Practice Multiple Choice Questions (MCQs)
-
Which of the following reagents is used to distinguish between primary, secondary, and tertiary alcohols?
(a) Fehling's solution
(b) Tollen's reagent
(c) Lucas reagent (Anhyd. ZnCl₂ + Conc. HCl)
(d) Schiff's reagent -
The reaction of phenol with chloroform in the presence of aqueous NaOH at 340 K, followed by acidification, yields:
(a) Salicylic acid
(b) Salicylaldehyde
(c) Anisole
(d) Benzoquinone -
Williamson synthesis is used for the preparation of:
(a) Alcohols
(b) Aldehydes
(c) Ethers
(d) Ketones -
Which of the following compounds is the most acidic?
(a) Ethanol
(b) Phenol
(c) p-Cresol (p-Methylphenol)
(d) p-Nitrophenol -
The product formed when ethanol is heated with concentrated H₂SO₄ at 443 K is:
(a) Ethoxyethane (Diethyl ether)
(b) Ethene
(c) Ethanal
(d) Ethanoic acid -
Identify the product 'Z' in the following reaction sequence:
Cumene --(i) O₂, (ii) H⁺/H₂O→ X + Y
X --Zn dust, Heat→ Z
(a) Benzene
(b) Toluene
(c) Phenol
(d) Acetone -
When anisole (methoxybenzene) is treated with HI, the products formed are:
(a) Iodobenzene and Methanol
(b) Phenol and Iodomethane
(c) Iodobenzene and Iodomethane
(d) Phenol and Methanol -
Primary alcohols can be oxidized to aldehydes using which of the following reagents?
(a) Acidified KMnO₄
(b) Acidified K₂Cr₂O₇
(c) Pyridinium Chlorochromate (PCC)
(d) Concentrated HNO₃ -
The IUPAC name for the compound CH₃-CH(OH)-CH₂-CH=CH₂ is:
(a) Pent-4-en-2-ol
(b) Pent-1-en-4-ol
(c) 4-Hydroxypent-1-ene
(d) 2-Hydroxypent-4-ene -
Which reaction condition is NOT suitable for preparing tert-butyl ethyl ether using Williamson synthesis?

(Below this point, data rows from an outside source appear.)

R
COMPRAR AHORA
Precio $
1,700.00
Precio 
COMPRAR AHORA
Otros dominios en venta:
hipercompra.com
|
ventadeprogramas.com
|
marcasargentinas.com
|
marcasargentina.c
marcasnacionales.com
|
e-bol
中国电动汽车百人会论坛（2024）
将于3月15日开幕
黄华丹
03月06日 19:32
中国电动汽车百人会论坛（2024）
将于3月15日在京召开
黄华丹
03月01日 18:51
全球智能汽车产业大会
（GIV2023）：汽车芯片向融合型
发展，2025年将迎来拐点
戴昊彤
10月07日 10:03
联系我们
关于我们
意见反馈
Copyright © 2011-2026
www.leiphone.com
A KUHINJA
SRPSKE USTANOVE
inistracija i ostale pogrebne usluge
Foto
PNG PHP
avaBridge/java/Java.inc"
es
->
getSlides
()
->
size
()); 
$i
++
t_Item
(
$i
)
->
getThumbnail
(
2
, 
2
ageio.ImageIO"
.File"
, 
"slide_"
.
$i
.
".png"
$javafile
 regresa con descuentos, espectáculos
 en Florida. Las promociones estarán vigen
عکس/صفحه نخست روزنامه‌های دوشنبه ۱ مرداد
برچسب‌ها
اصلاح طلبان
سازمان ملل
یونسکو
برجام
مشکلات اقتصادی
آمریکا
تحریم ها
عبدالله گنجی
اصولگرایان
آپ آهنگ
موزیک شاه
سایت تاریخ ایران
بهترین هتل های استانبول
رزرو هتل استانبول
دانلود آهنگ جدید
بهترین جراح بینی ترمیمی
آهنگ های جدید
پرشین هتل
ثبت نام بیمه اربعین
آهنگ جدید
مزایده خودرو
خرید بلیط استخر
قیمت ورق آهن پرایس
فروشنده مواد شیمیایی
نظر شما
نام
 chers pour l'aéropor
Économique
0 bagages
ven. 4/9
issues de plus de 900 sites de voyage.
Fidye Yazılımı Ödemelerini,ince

(a) Sodium ethoxide + tert-butyl bromide
(b) Sodium tert-butoxide + ethyl bromide
(c) Ethanol + tert-butyl bromide + NaH
(d) tert-Butyl alcohol + ethyl bromide + NaH
Answers to MCQs:
- (c)
- (b)
- (c)
- (d) (Due to the electron-withdrawing -NO₂ group)
- (b) (Elimination dominates at higher temperature)

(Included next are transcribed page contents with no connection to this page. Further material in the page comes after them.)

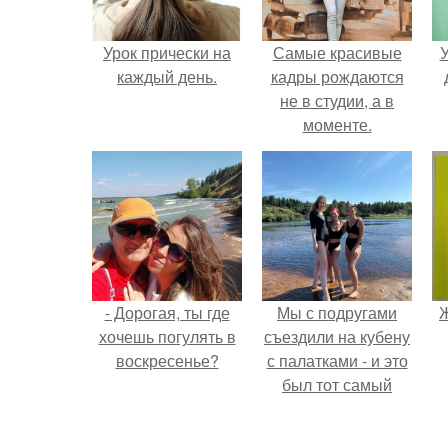
Урок прически на
Самые красивые
У
каждый день.
кадры рождаются
не в студии, а в
моменте.
- Дорогая, ты где
Мы с подругами
Ж
хочешь погулять в
съездили на кубену
воскресенье?
с палатками - и это
был тот самый
отдых, после
которого долго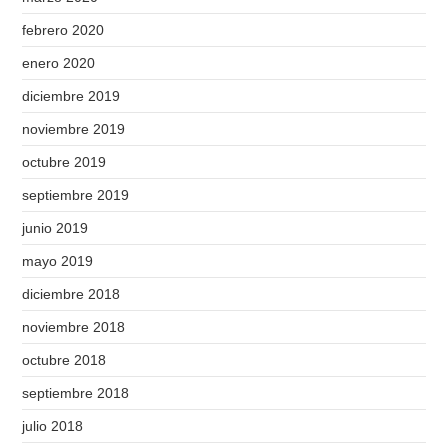
febrero 2020
enero 2020
diciembre 2019
noviembre 2019
octubre 2019
septiembre 2019
junio 2019
mayo 2019
diciembre 2018
noviembre 2018
octubre 2018
septiembre 2018
julio 2018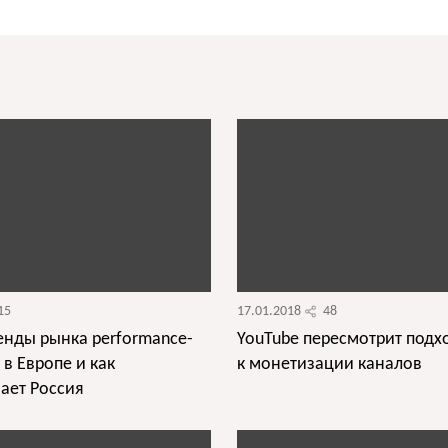
15
17.01.2018
48
енды рынка performance-
YouTube пересмотрит подх
 в Европе и как
к монетизации каналов
ает Россия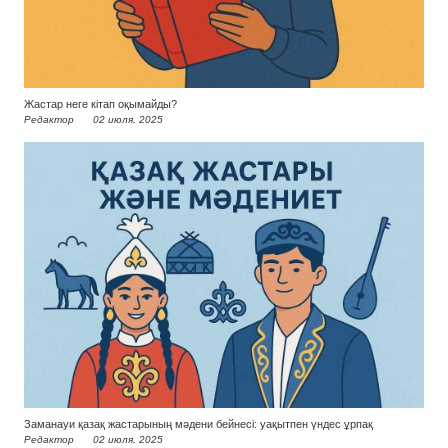
Жастар неге кітап оқымайды?
Редактор
02 июля, 2025
Заманауи қазақ жастарының мәдени бейнесі: уақытпен үндес ұрпақ
Редактор
02 июля, 2025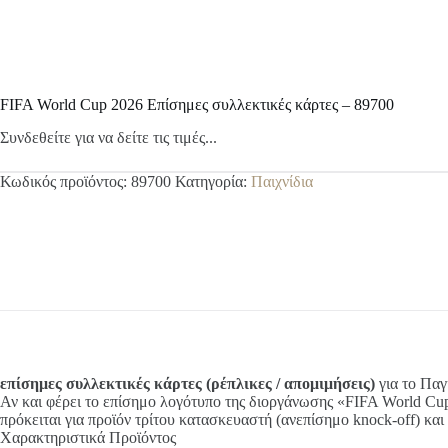
FIFA World Cup 2026 Eπίσημες συλλεκτικές κάρτες – 89700
Συνδεθείτε για να δείτε τις τιμές...
Κωδικός προϊόντος:
89700
Κατηγορία:
Παιχνίδια
επίσημες συλλεκτικές κάρτες (ρέπλικες / απομιμήσεις)
για το Πα
Αν και φέρει το επίσημο λογότυπο της διοργάνωσης «FIFA World Cup
πρόκειται για προϊόν τρίτου κατασκευαστή (ανεπίσημο knock-off) και 
Χαρακτηριστικά Προϊόντος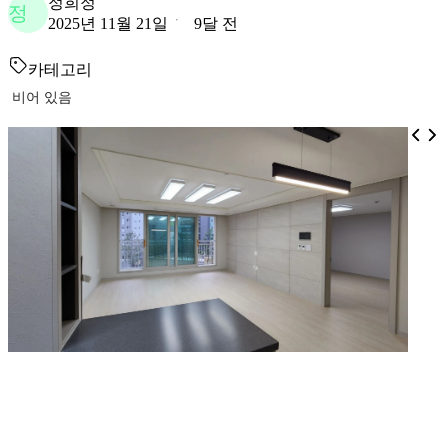
정희정
정
2025년 11월 21일
9달 전
카테고리
비어 있음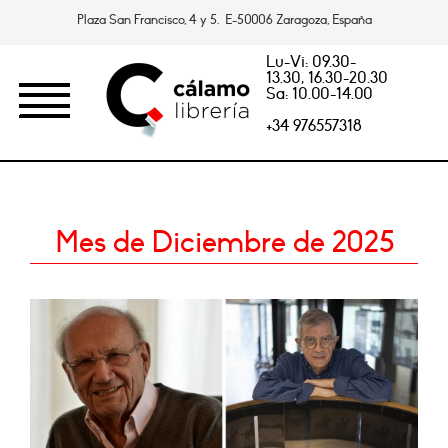
Plaza San Francisco, 4 y 5. E-50006 Zaragoza, España
Lu-Vi: 09.30-
13.30, 16.30-20.30
Sa: 10.00-14.00
+34 976557318
Mes de Diciembre de 2025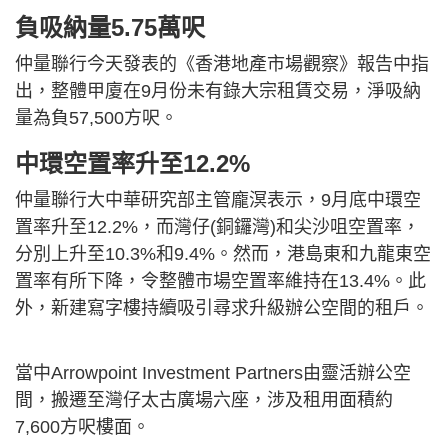
負吸納量5.75萬呎
仲量聯行今天發表的《香港地產市場觀察》報告中指
出，整體甲廈在9月份未有錄大宗租賃交易，淨吸納
量為負57,500方呎。
中環空置率升至12.2%
仲量聯行大中華研究部主管龐溟表示，9月底中環空
置率升至12.2%，而灣仔(銅鑼灣)和尖沙咀空置率，
分別上升至10.3%和9.4%。然而，港島東和九龍東空
置率有所下降，令整體市場空置率維持在13.4%。此
外，新建寫字樓持續吸引尋求升級辦公空間的租戶。
當中Arrowpoint Investment Partners由靈活辦公空
間，搬遷至灣仔太古廣場六座，涉及租用面積約
7,600方呎樓面。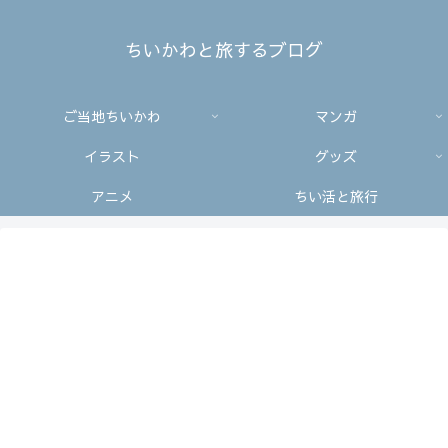
ちいかわと旅するブログ
ご当地ちいかわ
マンガ
イラスト
グッズ
アニメ
ちい活と旅行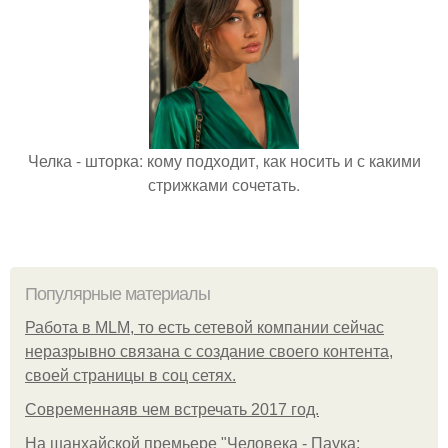
Челка - шторка: кому подходит, как носить и с какими
стрижками сочетать.
Популярные материалы
Работа в MLM, то есть сетевой компании сейчас
неразрывно связана с создание своего контента,
своей страницы в соц сетях.
Современнаяв чем встречать 2017 год.
На шанхайской премьере "Человека - Паука: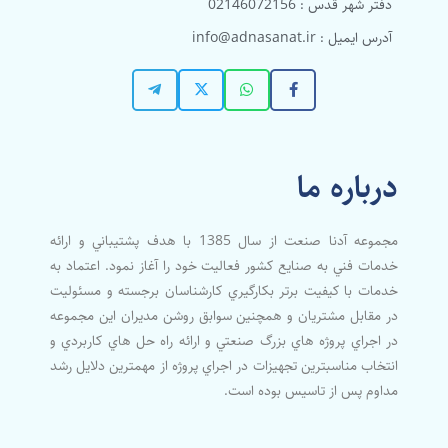
دفتر شهر قدس : 02146072156
آدرس ایمیل : info@adnasanat.ir
درباره ما
مجموعه آدنا صنعت از سال 1385 با هدف پشتيباني و ارائه
خدمات فني به صنايع كشور فعاليت خود را آغاز نمود. اعتماد به
خدمات با كيفيت برتر بكارگيري كارشناسان برجسته و مسئوليت
در مقابل مشتريان و همچنين سوابق روشن مديران اين مجموعه
در اجراي پروژه هاي بزرگ صنعتي و ارائه راه حل هاي كاربردي و
انتخاب مناسبترين تجهيزات در اجراي پروژه از مهمترين دلايل رشد
مداوم پس از تاسيس بوده است.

- (a) (X is Phenol, Y is Acetone. Phenol + Zn dust -> Benzene)
- (b) (Cleavage occurs at the alkyl-oxygen bond)
- (c) (PCC is a mild oxidizing agent specific for this conversion)

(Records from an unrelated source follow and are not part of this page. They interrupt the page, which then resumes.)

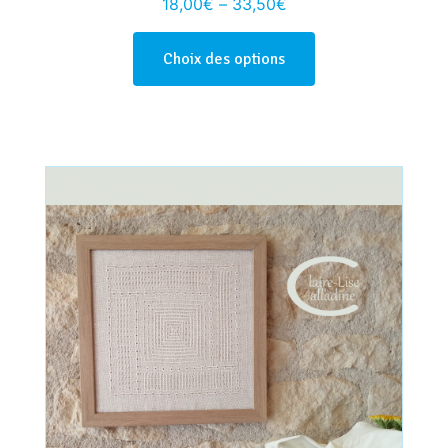
18,00
€
–
33,50
€
Choix des options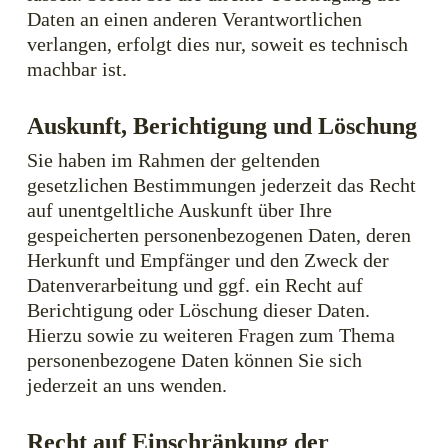
Daten an einen anderen Verantwortlichen
verlangen, erfolgt dies nur, soweit es technisch
machbar ist.
Auskunft, Berichtigung und Löschung
Sie haben im Rahmen der geltenden
gesetzlichen Bestimmungen jederzeit das Recht
auf unentgeltliche Auskunft über Ihre
gespeicherten personenbezogenen Daten, deren
Herkunft und Empfänger und den Zweck der
Datenverarbeitung und ggf. ein Recht auf
Berichtigung oder Löschung dieser Daten.
Hierzu sowie zu weiteren Fragen zum Thema
personenbezogene Daten können Sie sich
jederzeit an uns wenden.
Recht auf Einschränkung der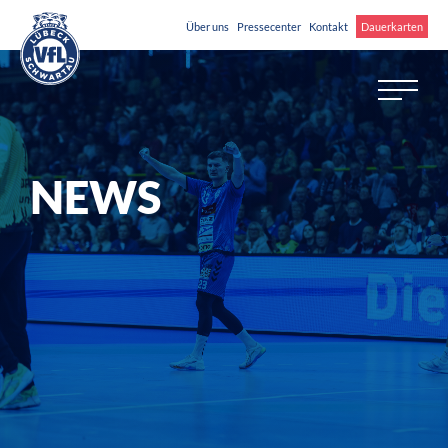
Über uns
Pressecenter
Kontakt
Dauerkarten
NEWS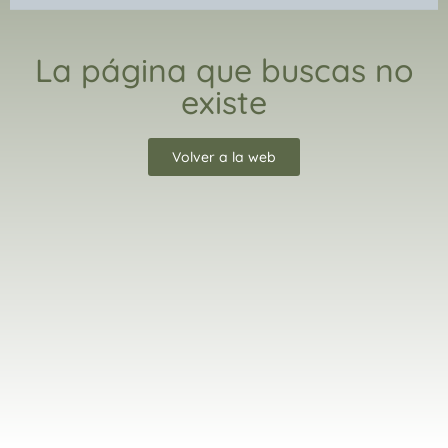
La página que buscas no
existe
Volver a la web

- (a) (Numbering starts from the end nearer to the double bond, but -OH gets priority if equidistant or gives lower locant set. Here, double bond gets priority for lowest number, -OH position is 2. So, Pent-4-en-2-ol) Correction: Priority goes to functional group (-OH) over double bond. Numbering starts from right. Pent-1-en-4-ol. Let me recheck IUPAC rules. Rechecking: Functional group (-OH) gets priority over double bond for lowest number. Numbering starts from right: CH₃(5)-CH(OH)(4)-CH₂(3)-CH(2)=CH₂(1). Name: Pent-1-en-4-ol. So the answer is (b).
- (a) (Tert-butyl bromide is a 3° halide and will undergo elimination with the strong base ethoxide)
Remember to thoroughly revise these concepts, especially the named reactions, reaction mechanisms, and the reasons behind acidity/boiling point trends. These are frequently tested areas. Good luck with your preparation!